La amistad y la palabra
Enrique Silveira
Tenía Juan Bieneducado en la cabeza la imagen de la mesa familiar cuando era un niño. Tras cumplir con la sagrada ceremonia de la higiene, se sentaban a la mesa inmediatamente después de hacerlo su padre, el patriarca, el indiscutible caudillo, que solo recibía consideraciones de su esposa, ubicada en el extremo opuesto y que se comunicaba con él sin precisar palabras. Se bendecían los alimentos y se iniciaba la colación, siempre copiosa y variada, sin que nadie pusiera inconveniente alguno porque todos sabían que el filtro que aplicaba la madre antes de presentarla no fallaba jamás. Sin prisas, una vez domesticado el feroz apetito que provocaban las tareas campestres, era el padre el que comenzaba la conversación, en la que se insertaban las apostillas de la madre, no tan solemnes pero certeras y refrescantes. Los que todavía se dedicaban a la formación académica eran los primeros interpelados y debían dar cumplida cuenta de lo aprendido ese día en cada una de las materias. Los demás compartían el oficio familiar y ya sabía el interpelador cómo había transcurrido la jornada, aun así deslizaba algún comentario.

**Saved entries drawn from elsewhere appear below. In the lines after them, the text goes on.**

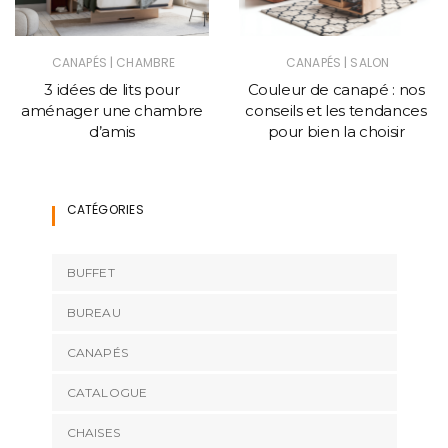
|
|
CANAPÉS
CHAMBRE
CANAPÉS
SALON
3 idées de lits pour
Couleur de canapé : nos
aménager une chambre
conseils et les tendances
d’amis
pour bien la choisir
CATÉGORIES
BUFFET
BUREAU
CANAPÉS
CATALOGUE
CHAISES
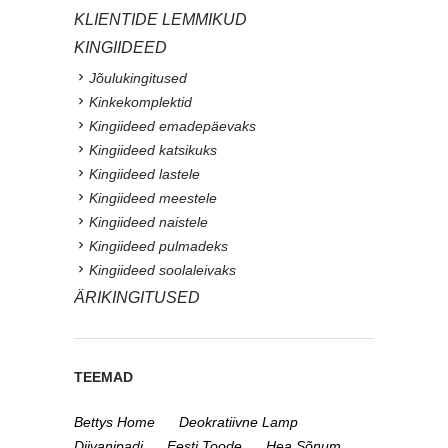
KLIENTIDE LEMMIKUD
KINGIIDEED
Jõulukingitused
Kinkekomplektid
Kingiideed emadepäevaks
Kingiideed katsikuks
Kingiideed lastele
Kingiideed meestele
Kingiideed naistele
Kingiideed pulmadeks
Kingiideed soolaleivaks
ÄRIKINGITUSED
TEEMAD
Bettys Home
Deokratiivne Lamp
Diivanipadi
Eesti Toode
Hea Sõnum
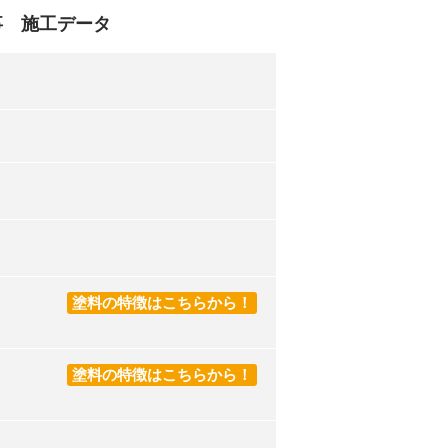
事 施工データ
塗料の特徴はこちらから！
塗料の特徴はこちらから！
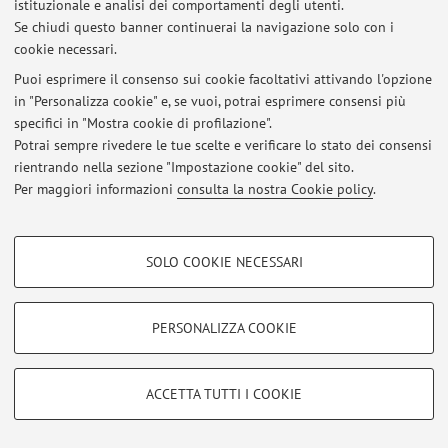
Viale Berti Pichat 5, Bologna -
Vai alla mappa
istituzionale e analisi dei comportamenti degli utenti.
Se chiudi questo banner continuerai la navigazione solo con i
cookie necessari.
Puoi esprimere il consenso sui cookie facoltativi attivando l'opzione
Ultimi avvisi
in "Personalizza cookie" e, se vuoi, potrai esprimere consensi più
specifici in "Mostra cookie di profilazione".
Al momento non sono presenti avvisi.
Potrai sempre rivedere le tue scelte e verificare lo stato dei consensi
rientrando nella sezione "Impostazione cookie" del sito.
Per maggiori informazioni
consulta la nostra Cookie policy
.
COOKIE DI PROFILAZIONE - FACOLTATIVI
Area riservata
SOLO COOKIE NECESSARI
Si tratta di cookie utilizzati per analizzare le caratteristiche della navigazione
Accedi tramite
login
per gestire tutti i contenuti del sito.
degli utenti, creare profili in base al loro comportamento sul sito, per analisi
di marketing.
PERSONALIZZA COOKIE
Mostra cookie di profilazione
© 2026 - ALMA MATER STUDIORUM - Università di Bologna - Via
Zamboni, 33 - 40126 Bologna - Partita IVA: 01131710376
Google/Youtube Video
COOKIE TECNICI - NECESSARI
ACCETTA TUTTI I COOKIE
Privacy
|
Note legali
|
Impostazioni Cookie
Facebook
Si tratta di cookie tecnici utilizzati, a titolo esemplificativo, per il corretto
Vimeo
funzionamento del sito, salvare le preferenze di navigazione, per il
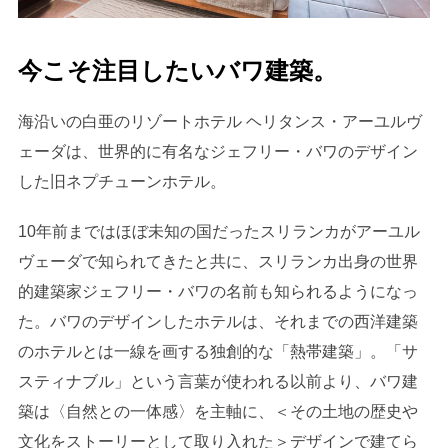
今こそ注目したいバワ建築。
海沿いの白亜のリゾートホテル ヘリタンス・アーユルヴ
ェーダは、世界的に有名なジェフリー・バワのデザイン
した旧ネプチューンホテル。
10年前まではほぼ未知の国だったスリランカがアーユル
ヴェーダで知られてきたと共に、スリランカ出身の世界
的建築家ジェフリー・バワの名前も知られるようになっ
た。バワのデザインしたホテルは、それまでの西洋建築
のホテルとは一線を画する独創的な「熱帯建築」。「サ
スティナブル」という言葉が使われる以前より、バワ建
築は〈自然との一体感〉を主軸に、＜その土地の歴史や
文化をストーリーとして取り入れた＞デザインで建てら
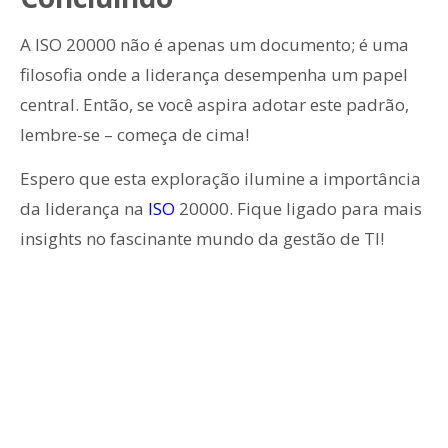
A ISO 20000 não é apenas um documento; é uma
filosofia onde a liderança desempenha um papel
central. Então, se você aspira adotar este padrão,
lembre-se – começa de cima!
Espero que esta exploração ilumine a importância
da liderança na
ISO
20000. Fique ligado para mais
insights no fascinante mundo da gestão de TI!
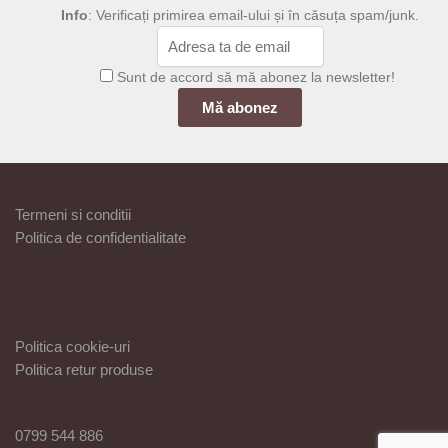
Info
: Verificați primirea email-ului și în căsuța spam/junk.
Sunt de accord să mă abonez la newsletter!
Termeni si conditii
Politica de confidentialitate
Politica cookie-uri
Politica retur produse
0799 544 886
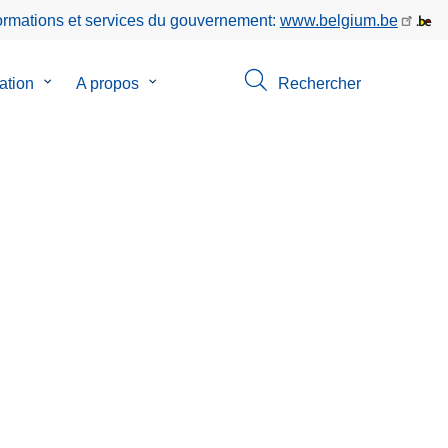
formations et services du gouvernement:
www.belgium.be
ation
le
A propos
le
Rechercher
sous-
sous-
menu
menu
de
de
Circulation
A
propos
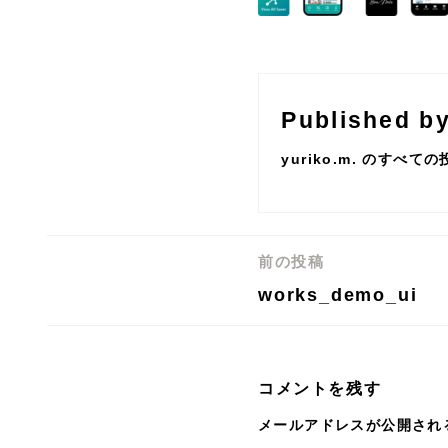
Published b
yuriko.m. のすべて
前の投稿
投
works_demo_ui
稿
ナ
ビ
コメントを残す
ゲ
メールアドレスが公開され
ー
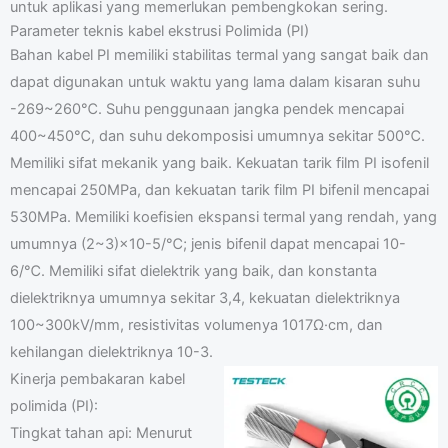
untuk aplikasi yang memerlukan pembengkokan sering.
Parameter teknis kabel ekstrusi Polimida (PI)
Bahan kabel PI memiliki stabilitas termal yang sangat baik dan
dapat digunakan untuk waktu yang lama dalam kisaran suhu
-269~260℃. Suhu penggunaan jangka pendek mencapai
400~450℃, dan suhu dekomposisi umumnya sekitar 500℃.
Memiliki sifat mekanik yang baik. Kekuatan tarik film PI isofenil
mencapai 250MPa, dan kekuatan tarik film PI bifenil mencapai
530MPa. Memiliki koefisien ekspansi termal yang rendah, yang
umumnya (2~3)×10-5/℃; jenis bifenil dapat mencapai 10-
6/℃. Memiliki sifat dielektrik yang baik, dan konstanta
dielektriknya umumnya sekitar 3,4, kekuatan dielektriknya
100~300kV/mm, resistivitas volumenya 1017Ω·cm, dan
kehilangan dielektriknya 10-3.
Kinerja pembakaran kabel
polimida (PI):
Tingkat tahan api: Menurut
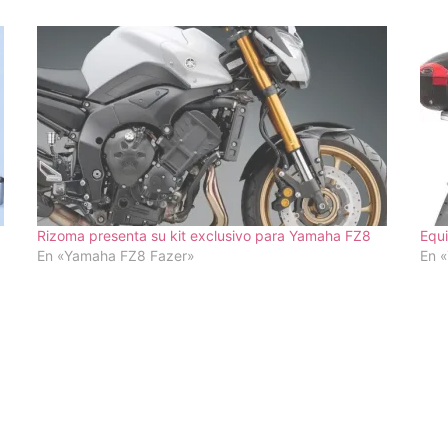
Rizoma presenta su kit exclusivo para Yamaha FZ8
Equ
En «Yamaha FZ8 Fazer»
En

Solo lamentaba no poder decirle a los suyos lo mucho que los echaba de menos
Los trataba de usted a sus padres Juan, recordaba alguna caricia materna durante la niñez, pero ninguna paterna, si bien el padre era hombre de pocas aunque acertadas y oportunas palabras que dejaban siempre abierto el camino de la reflexión.
Años después comprobaba Juan lo rápido que evoluciona la sociedad al notar un día que todos los miembros de su familia habían sido capaces de agruparse en torno a una mesa. Le hizo feliz el acontecimiento, incluso al observar las enormes diferencias con respecto a la mesa de la que participó en su niñez. La solemnidad había sido sustituida por una algarabía unas veces regocijante, otras estridente; el trato protocolario, por uno tan próximo que se asemejaba al utilizado en los grupos de adolescentes; las caricias y los besos asomaban sin pudor y el recuerdo al Gran Hacedor se dejaba exclusivamente para ocasiones memorables que cada vez eran más escasas.
Pensaba Juan que este vertiginoso cambio tenía muchas cosas buenas y otras que no lo eran tanto. Siempre se había sentido amparado por sus hieráticos padres, nunca había dudado de sus sentimientos ni había necesitado las profusas carantoñas que su mujer y él habían dedicado a sus descendientes desde el primer aliento y se acordaba de ellos a diario. Además, era plenamente consciente de haber heredado virtudes muy apreciables de sus antecesores que no solo usaba por su utilidad, también su reconocimiento le aportaba un regocijo extraordinario, un orgullo inigualable que procuraba transmitir a sus allegados.
Murieron jóvenes sus padres y no tuvieron la oportunidad de sentarse en esta otra mesa desprovista de tanto miramiento y ceremonia. Se sorprenderían al percibir la ausencia de protocolo en el trato entre miembros de diferentes generaciones; se asombrarían al ver cómo ponen pegas al menú y les desconcertaría el bullicio, pero es seguro que serían incapaces de guardarse los besos y arrumacos que sus nietos les arrancarían sin demasiado esfuerzo, mientras ellos dejaban el pudor propio de sus contemporáneos arrinconado como si fuera un defecto inconfesable.
Y pensaba Juan Bieneducado que el amor de los padres puede manifestarse de muy distintas maneras y solo lamentaba no poder decirle a los suyos lo mucho que los echaba de menos, aunque no recordara su último beso.